__Exercise aim__:
Pictures in the data should be dropped; transcribe exactly the lines from the one that has "Eden Elements 2001-220 pankiri" through the one that has "mollis, leo risus interdum arcu, eget".

__Data for the task__:
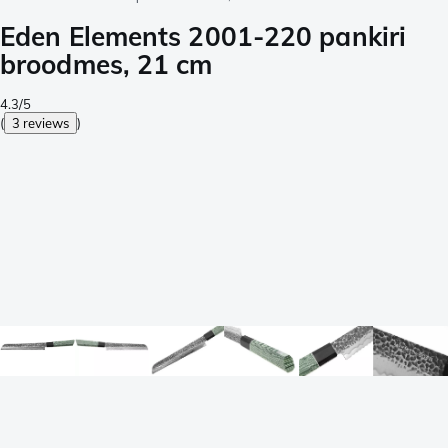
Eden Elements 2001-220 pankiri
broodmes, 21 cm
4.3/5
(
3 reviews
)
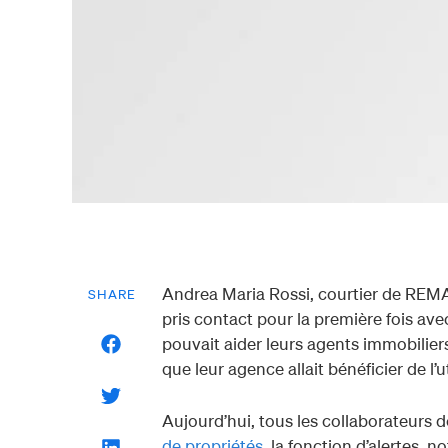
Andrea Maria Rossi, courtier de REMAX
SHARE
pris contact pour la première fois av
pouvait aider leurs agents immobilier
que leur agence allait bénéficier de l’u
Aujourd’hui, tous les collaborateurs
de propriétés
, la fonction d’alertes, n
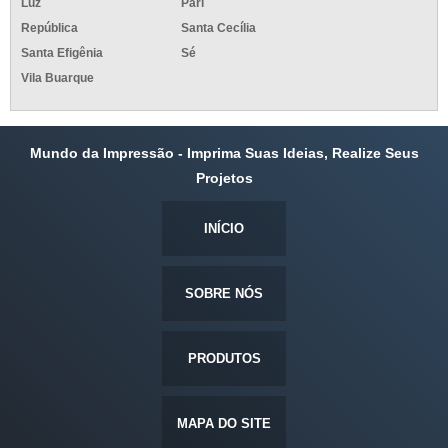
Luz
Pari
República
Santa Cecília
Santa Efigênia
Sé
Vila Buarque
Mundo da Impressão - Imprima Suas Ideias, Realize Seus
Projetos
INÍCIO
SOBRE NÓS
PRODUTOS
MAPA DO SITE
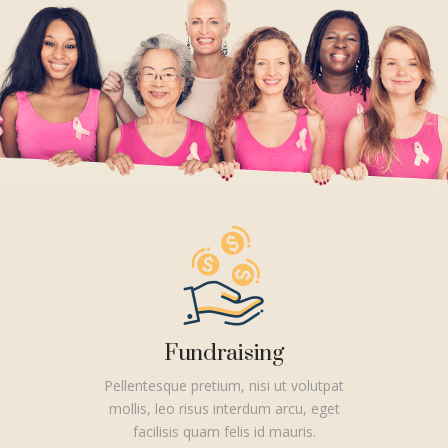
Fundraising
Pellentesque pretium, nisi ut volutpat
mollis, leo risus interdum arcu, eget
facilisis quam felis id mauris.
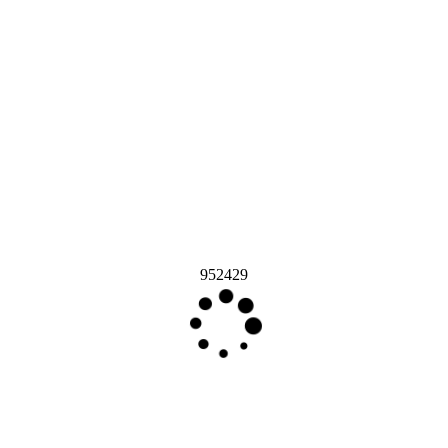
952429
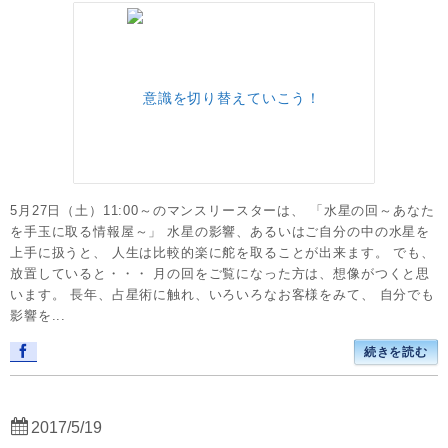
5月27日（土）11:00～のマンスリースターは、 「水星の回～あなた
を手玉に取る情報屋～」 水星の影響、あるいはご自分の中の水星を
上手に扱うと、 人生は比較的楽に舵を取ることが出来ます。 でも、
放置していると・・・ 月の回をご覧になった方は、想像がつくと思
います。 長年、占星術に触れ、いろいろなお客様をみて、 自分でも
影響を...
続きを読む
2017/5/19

...

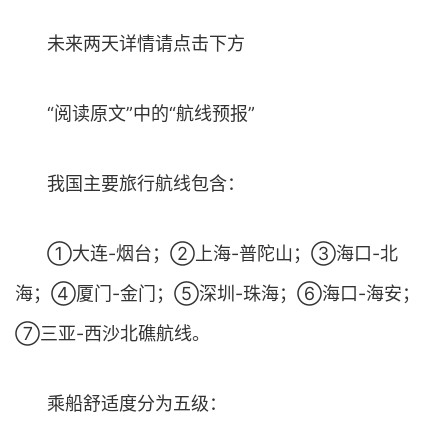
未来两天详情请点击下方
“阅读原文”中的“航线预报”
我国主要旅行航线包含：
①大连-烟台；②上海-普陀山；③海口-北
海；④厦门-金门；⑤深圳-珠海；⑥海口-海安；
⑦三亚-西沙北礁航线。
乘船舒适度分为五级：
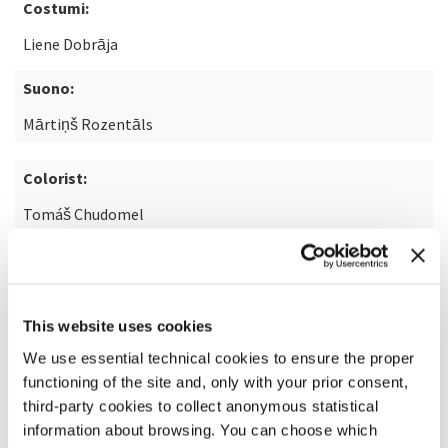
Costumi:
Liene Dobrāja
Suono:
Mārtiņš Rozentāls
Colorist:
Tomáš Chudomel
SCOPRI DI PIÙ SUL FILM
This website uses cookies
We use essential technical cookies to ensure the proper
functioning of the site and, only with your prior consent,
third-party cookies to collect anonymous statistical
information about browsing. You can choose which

__Exercise output__:
Eden Elements 2001-220 pankiri
broodmes, 21 cm
4.3/5
(
3 reviews
)
Andrea Maria Rossi, courtier de REMAX
SHARE
pris contact pour la première fois av
pouvait aider leurs agents immobilier
que leur agence allait bénéficier de l’u
Aujourd’hui, tous les collaborateurs
de propriétés
, la fonction d’alertes, n
Luz
Pari
República
Santa Cecília
Santa Efigênia
Sé
Vila Buarque
Mundo da Impressão - Imprima Suas Ideias, Realize Seus
Projetos
INÍCIO
SOBRE NÓS
PRODUTOS
MAPA DO SITE
Fundraising
Pellentesque pretium, nisi ut volutpat
mollis, leo risus interdum arcu, eget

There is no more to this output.